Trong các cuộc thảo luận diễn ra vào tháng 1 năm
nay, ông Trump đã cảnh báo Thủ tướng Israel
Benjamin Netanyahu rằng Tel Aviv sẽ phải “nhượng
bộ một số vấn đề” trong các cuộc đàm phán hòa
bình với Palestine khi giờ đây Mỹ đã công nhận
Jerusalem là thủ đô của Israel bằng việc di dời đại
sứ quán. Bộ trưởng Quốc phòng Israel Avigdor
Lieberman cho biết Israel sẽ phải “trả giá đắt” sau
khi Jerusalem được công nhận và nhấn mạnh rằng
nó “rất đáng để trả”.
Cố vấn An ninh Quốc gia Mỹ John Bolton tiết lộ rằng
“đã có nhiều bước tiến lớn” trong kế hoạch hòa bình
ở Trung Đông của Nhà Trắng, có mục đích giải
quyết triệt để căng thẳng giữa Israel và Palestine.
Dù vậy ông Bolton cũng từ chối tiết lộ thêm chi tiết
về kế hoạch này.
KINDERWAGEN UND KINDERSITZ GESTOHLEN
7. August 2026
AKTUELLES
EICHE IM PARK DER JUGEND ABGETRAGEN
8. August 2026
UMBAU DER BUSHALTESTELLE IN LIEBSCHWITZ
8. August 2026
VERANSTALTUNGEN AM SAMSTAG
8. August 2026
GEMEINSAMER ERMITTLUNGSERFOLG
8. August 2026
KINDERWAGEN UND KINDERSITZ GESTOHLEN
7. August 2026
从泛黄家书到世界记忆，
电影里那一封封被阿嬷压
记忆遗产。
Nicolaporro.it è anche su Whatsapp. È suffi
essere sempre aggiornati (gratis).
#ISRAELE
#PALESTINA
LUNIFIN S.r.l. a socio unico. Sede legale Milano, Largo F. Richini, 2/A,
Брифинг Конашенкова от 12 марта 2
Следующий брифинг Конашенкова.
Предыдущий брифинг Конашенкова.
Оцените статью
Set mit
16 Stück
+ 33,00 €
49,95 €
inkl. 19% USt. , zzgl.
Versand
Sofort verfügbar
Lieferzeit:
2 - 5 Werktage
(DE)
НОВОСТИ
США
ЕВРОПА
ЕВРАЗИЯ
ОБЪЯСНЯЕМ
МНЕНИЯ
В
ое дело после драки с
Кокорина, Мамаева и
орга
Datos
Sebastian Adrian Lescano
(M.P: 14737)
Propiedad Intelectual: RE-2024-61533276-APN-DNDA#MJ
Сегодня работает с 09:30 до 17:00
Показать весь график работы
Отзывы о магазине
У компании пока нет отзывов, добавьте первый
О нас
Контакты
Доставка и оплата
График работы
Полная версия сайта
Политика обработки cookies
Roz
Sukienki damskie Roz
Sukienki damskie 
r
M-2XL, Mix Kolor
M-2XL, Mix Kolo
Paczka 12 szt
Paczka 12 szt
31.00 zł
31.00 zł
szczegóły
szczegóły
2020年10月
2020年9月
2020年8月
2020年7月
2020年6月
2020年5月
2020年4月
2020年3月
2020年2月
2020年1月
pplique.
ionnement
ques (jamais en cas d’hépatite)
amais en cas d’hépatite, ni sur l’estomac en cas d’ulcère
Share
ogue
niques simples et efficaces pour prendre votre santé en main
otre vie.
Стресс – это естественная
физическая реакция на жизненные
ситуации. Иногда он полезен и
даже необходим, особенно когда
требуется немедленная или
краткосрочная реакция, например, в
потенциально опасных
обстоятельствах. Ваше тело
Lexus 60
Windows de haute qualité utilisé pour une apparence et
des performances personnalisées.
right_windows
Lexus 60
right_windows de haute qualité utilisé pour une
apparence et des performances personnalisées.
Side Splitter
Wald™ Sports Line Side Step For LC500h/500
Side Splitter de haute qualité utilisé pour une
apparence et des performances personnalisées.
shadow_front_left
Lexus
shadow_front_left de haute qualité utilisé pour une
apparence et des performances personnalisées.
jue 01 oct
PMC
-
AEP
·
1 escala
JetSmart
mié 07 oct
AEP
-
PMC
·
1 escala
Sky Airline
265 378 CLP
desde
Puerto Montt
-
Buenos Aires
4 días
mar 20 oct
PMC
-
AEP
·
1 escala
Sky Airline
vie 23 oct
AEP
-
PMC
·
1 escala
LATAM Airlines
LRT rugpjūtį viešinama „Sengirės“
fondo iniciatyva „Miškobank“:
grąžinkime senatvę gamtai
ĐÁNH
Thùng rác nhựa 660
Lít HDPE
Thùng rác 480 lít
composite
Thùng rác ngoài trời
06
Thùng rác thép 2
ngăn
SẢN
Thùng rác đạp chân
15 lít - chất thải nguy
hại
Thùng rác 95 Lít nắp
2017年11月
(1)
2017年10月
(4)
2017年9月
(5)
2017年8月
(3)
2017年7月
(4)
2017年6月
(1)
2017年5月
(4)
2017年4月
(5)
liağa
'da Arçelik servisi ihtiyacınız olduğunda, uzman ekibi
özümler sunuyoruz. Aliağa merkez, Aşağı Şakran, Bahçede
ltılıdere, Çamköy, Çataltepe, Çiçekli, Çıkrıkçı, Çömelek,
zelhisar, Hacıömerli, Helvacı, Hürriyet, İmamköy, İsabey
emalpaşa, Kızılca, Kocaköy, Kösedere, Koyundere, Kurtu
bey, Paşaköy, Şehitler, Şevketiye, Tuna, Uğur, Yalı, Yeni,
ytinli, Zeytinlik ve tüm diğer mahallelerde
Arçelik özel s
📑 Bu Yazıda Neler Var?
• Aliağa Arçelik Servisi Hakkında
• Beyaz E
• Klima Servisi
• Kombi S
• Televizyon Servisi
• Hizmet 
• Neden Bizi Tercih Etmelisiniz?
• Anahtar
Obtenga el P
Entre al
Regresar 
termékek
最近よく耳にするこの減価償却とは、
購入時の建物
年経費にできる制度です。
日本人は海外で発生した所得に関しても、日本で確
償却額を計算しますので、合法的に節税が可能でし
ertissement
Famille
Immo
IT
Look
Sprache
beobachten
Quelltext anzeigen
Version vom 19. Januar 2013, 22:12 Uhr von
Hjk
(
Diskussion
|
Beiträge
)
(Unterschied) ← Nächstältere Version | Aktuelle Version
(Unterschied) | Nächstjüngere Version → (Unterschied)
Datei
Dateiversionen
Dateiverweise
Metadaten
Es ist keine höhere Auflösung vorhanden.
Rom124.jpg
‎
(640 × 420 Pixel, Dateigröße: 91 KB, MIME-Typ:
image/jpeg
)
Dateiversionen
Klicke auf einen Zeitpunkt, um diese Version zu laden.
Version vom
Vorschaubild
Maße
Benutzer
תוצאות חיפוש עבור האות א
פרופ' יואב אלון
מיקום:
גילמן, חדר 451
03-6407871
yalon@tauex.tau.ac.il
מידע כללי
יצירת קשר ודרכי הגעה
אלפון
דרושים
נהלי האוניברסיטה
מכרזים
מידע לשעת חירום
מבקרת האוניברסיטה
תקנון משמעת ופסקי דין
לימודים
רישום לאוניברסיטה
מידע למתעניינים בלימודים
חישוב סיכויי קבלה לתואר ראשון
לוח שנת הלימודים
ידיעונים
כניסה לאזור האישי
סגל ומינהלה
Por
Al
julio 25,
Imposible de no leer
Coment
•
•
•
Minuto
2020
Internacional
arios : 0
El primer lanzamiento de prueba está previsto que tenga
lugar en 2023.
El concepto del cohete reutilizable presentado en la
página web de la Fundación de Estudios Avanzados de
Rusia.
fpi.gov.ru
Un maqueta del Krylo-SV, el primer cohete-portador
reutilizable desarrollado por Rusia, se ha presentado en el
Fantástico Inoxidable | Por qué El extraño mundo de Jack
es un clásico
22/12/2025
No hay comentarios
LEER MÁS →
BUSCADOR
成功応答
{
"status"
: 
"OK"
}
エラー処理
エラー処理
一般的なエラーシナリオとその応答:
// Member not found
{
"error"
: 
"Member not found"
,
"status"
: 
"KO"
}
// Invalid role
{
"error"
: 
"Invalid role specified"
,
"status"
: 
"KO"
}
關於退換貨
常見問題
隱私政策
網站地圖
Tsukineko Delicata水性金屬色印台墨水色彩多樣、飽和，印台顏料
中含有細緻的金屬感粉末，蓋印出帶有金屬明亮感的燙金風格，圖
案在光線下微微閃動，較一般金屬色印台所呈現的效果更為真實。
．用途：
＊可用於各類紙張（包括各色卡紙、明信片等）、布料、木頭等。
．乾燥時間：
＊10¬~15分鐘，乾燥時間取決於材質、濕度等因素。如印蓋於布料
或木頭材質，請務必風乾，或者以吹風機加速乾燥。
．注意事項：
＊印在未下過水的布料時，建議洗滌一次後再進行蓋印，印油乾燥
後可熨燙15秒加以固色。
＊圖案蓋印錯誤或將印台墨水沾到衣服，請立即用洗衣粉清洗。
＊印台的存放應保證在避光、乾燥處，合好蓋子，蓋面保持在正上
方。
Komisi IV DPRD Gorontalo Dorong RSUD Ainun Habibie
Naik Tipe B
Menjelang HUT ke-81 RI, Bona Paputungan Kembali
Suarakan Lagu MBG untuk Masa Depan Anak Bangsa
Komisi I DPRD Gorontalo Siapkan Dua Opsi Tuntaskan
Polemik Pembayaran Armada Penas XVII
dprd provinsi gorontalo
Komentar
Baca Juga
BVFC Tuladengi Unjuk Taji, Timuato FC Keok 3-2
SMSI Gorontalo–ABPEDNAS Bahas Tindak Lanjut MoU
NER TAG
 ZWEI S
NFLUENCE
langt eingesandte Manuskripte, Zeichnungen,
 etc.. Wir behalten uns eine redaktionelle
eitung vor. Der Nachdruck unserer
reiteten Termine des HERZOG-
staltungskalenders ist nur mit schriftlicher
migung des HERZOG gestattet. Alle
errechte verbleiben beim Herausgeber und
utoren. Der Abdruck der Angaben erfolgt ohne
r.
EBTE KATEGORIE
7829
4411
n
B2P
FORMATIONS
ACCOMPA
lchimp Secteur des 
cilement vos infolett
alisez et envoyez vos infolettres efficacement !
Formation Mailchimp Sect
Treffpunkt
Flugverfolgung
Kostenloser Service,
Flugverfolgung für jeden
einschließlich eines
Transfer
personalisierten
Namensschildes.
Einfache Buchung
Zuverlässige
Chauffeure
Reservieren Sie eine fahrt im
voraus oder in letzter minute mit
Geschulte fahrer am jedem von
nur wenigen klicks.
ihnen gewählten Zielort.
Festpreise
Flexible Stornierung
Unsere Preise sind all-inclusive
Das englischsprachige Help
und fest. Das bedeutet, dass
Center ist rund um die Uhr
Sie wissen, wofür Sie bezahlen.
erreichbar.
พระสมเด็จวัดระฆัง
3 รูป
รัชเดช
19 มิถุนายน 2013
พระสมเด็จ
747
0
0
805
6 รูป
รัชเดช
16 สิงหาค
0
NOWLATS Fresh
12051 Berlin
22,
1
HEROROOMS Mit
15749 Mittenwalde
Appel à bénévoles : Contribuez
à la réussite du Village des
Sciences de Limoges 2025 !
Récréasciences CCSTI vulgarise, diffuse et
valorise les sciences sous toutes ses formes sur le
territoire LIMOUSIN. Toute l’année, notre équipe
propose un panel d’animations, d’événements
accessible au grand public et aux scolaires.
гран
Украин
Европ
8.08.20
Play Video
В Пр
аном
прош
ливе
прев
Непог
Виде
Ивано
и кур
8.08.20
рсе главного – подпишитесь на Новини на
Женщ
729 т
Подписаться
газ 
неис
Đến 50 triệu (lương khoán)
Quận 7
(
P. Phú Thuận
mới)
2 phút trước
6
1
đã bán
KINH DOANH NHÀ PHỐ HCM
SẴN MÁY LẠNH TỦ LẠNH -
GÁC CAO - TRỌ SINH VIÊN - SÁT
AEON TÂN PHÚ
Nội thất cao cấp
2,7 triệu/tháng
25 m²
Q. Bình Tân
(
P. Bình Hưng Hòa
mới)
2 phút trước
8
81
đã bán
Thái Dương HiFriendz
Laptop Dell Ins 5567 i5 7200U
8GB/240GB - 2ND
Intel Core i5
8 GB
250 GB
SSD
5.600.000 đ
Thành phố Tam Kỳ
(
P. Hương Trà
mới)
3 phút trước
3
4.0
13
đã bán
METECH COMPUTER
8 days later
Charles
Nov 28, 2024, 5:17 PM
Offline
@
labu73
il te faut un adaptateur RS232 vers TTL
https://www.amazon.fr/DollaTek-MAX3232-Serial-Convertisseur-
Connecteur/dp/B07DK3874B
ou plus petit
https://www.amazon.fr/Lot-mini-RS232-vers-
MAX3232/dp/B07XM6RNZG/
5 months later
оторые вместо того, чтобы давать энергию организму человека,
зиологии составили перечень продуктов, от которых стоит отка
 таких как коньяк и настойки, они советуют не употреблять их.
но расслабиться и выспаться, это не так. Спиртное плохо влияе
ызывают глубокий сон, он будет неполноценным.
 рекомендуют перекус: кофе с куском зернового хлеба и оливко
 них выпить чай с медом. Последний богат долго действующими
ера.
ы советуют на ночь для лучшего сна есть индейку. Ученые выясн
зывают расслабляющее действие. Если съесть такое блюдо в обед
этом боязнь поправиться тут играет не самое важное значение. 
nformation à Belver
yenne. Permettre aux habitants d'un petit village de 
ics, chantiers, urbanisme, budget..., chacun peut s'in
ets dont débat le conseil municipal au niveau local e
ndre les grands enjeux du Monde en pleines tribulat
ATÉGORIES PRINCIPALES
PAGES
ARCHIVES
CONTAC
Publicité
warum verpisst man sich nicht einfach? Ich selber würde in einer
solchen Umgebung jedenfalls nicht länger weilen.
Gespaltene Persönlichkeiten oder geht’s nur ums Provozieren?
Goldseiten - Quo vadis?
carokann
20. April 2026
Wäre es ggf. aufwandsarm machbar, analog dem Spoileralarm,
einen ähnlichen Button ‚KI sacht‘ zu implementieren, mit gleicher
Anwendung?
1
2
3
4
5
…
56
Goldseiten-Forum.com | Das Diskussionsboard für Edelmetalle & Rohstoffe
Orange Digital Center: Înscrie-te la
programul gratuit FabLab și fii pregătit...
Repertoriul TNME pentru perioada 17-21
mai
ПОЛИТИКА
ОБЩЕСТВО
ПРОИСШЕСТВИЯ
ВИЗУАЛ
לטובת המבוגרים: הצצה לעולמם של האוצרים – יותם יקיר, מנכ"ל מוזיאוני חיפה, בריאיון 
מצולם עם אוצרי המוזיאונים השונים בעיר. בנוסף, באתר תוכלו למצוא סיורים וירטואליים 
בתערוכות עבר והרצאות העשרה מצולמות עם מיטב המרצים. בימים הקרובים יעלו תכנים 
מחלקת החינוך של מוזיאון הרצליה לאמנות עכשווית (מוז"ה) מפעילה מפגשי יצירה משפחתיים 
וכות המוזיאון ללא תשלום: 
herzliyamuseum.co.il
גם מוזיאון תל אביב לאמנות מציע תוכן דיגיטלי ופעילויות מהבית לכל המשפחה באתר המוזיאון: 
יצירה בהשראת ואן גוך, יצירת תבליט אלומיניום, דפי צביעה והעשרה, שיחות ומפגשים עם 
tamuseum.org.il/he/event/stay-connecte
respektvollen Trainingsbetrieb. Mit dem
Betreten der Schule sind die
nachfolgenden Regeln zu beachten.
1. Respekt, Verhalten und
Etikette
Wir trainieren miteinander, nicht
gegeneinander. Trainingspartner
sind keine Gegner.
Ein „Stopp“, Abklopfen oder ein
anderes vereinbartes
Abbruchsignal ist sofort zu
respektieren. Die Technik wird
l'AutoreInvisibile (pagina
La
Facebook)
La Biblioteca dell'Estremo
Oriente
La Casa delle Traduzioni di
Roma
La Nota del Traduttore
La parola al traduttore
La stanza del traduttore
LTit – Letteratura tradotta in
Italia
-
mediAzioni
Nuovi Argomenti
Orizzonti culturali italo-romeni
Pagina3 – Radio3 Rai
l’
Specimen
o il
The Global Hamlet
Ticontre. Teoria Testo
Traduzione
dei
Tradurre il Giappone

---

**PROBLEM:**
Filter the records above for lines containing the word "יצירת", and copy those lines.

**WORKED SOLUTION:**
יצירת קשר ודרכי הגעה
יצירה בהשראת ואן גוך, יצירת תבליט אלומיניום, דפי צביעה והעשרה, שיחות ומפגשים עם 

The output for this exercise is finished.